In Moscow Wollenberg completed his military studies and in turn became a Red Army instructor, coming into close contact, as his book shows, with brilliant young commanders like Tukhachevsky who had risen to positions of leadership during the Civil War. Evidently at this period he was completely at one with the revolution, seeing the Russian Revolution of 1917 as only the first stage in the world revolution, and the Red Army itself not as a national army, but as an army at the service of the world working class. Disillusionment set in as Stalin’s policy of ‘socialism in one country’ was imposed upon the Communist Party of the Soviet Union and the Communist International as a whole. Wollenberg could not stomach this change. He fell foul of Stalinism and was forced to quit the Soviet Union. He was unable to return to his native Germany where he was a wanted man. He took refuge in France and then in North Africa and it was there, apparently, that he linked up with the American Forces after the landings of November 1942. He was Press Officer for the US Army in Bavaria after World War II and became a journalist and writer on Soviet and military matters. Although he drifted into some dangerous political positions, as his book already indicates, Wollenberg remained loyal to his own past. There is no sign that he had any regrets about the part he had played as the organiser and leader of insurrection in Germany or his connection with the Red Army when it was still the army of international revolution.

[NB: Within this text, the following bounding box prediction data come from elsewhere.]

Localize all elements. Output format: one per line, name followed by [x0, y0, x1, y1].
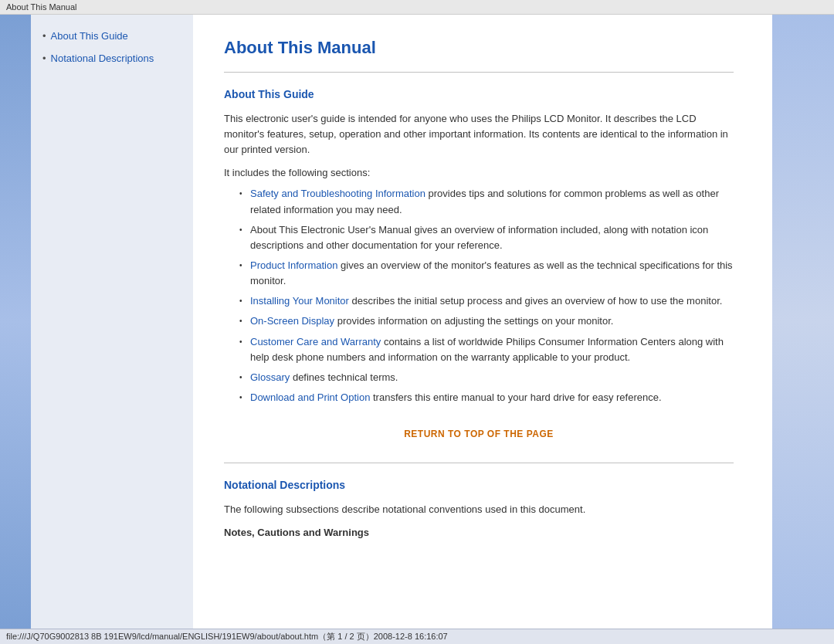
return-to-top-link[interactable]: RETURN TO TOP OF THE PAGE — [404, 429, 554, 439]
list-item: Installing Your Monitor describes the in… — [239, 293, 734, 309]
safety-link[interactable]: Safety and Troubleshooting Information — [250, 188, 425, 199]
list-item: Glossary defines technical terms. — [239, 370, 734, 385]
list-item: Customer Care and Warranty contains a li… — [239, 334, 734, 365]
glossary-link[interactable]: Glossary — [250, 371, 290, 383]
bullet-text-7: defines technical terms. — [290, 371, 398, 383]
bullet-list: Safety and Troubleshooting Information p… — [239, 186, 734, 405]
sidebar-item-notational[interactable]: Notational Descriptions — [42, 53, 181, 66]
notational-heading: Notational Descriptions — [224, 479, 734, 491]
list-item: About This Electronic User's Manual give… — [239, 222, 734, 253]
osd-link[interactable]: On-Screen Display — [250, 315, 334, 327]
return-to-top: RETURN TO TOP OF THE PAGE — [224, 429, 734, 439]
sidebar-item-about-guide[interactable]: About This Guide — [42, 30, 181, 43]
includes-text: It includes the following sections: — [224, 167, 734, 178]
bullet-text-4: describes the initial setup process and … — [349, 295, 722, 307]
warranty-link[interactable]: Customer Care and Warranty — [250, 336, 381, 347]
bullet-text-2: About This Electronic User's Manual give… — [250, 224, 708, 251]
download-link[interactable]: Download and Print Option — [250, 391, 370, 403]
bullet-text-8: transfers this entire manual to your har… — [370, 391, 661, 403]
list-item: On-Screen Display provides information o… — [239, 314, 734, 329]
about-guide-heading: About This Guide — [224, 88, 734, 100]
notational-intro: The following subsections describe notat… — [224, 502, 734, 517]
section-divider-bottom — [224, 463, 734, 463]
notes-cautions-heading: Notes, Cautions and Warnings — [224, 527, 734, 538]
product-info-link[interactable]: Product Information — [250, 259, 337, 271]
bullet-text-5: provides information on adjusting the se… — [334, 315, 613, 327]
title-bar-text: About This Manual — [6, 2, 77, 12]
main-layout: About This Guide Notational Descriptions… — [0, 15, 834, 629]
status-bar-text: file:///J/Q70G9002813 8B 191EW9/lcd/manu… — [6, 632, 448, 641]
list-item: Safety and Troubleshooting Information p… — [239, 186, 734, 217]
sidebar-link-notational[interactable]: Notational Descriptions — [51, 53, 154, 66]
sidebar: About This Guide Notational Descriptions — [31, 15, 193, 629]
right-accent-bar — [772, 15, 834, 629]
title-bar: About This Manual — [0, 0, 834, 15]
left-accent-bar — [0, 15, 31, 629]
list-item: Download and Print Option transfers this… — [239, 390, 734, 405]
intro-paragraph: This electronic user's guide is intended… — [224, 111, 734, 158]
content-area: About This Manual About This Guide This … — [193, 15, 772, 629]
status-bar: file:///J/Q70G9002813 8B 191EW9/lcd/manu… — [0, 629, 834, 644]
page-title: About This Manual — [224, 38, 734, 58]
installing-link[interactable]: Installing Your Monitor — [250, 295, 349, 307]
list-item: Product Information gives an overview of… — [239, 258, 734, 289]
sidebar-nav: About This Guide Notational Descriptions — [42, 30, 181, 66]
sidebar-link-about-guide[interactable]: About This Guide — [51, 30, 128, 43]
top-divider — [224, 72, 734, 73]
content-inner: About This Manual About This Guide This … — [193, 15, 772, 629]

From the opening pages of his book Wollenberg insists that the study of the Red Army is not an academic question but part of the preparation for revolution. In his native land he had witnessed the /destruction of the old army, but only in Russia, where the revolution was successful, was it followed by the building of a new army. The conditions for this were, however, most unfavourable. The old Russian Imperial army largely disintegrated and melted away in the course of the revolution. It had been composed mainly of peasants, many of whom hastened back to their villages to take part in the seizure and redistribution of land made possible by the overthrow of Tsarism. On the side of the revolution at the outset there were only the Red Guards, formed to carry through the insurrection and protect the gains of the revolution, and the guerrilla bands of armed peasants formed to defend the land won during the revolution. From this sprang a conflict of some importance in Soviet military circles, in which guerrilla warfare was counterposed to the need for a disciplined modern army.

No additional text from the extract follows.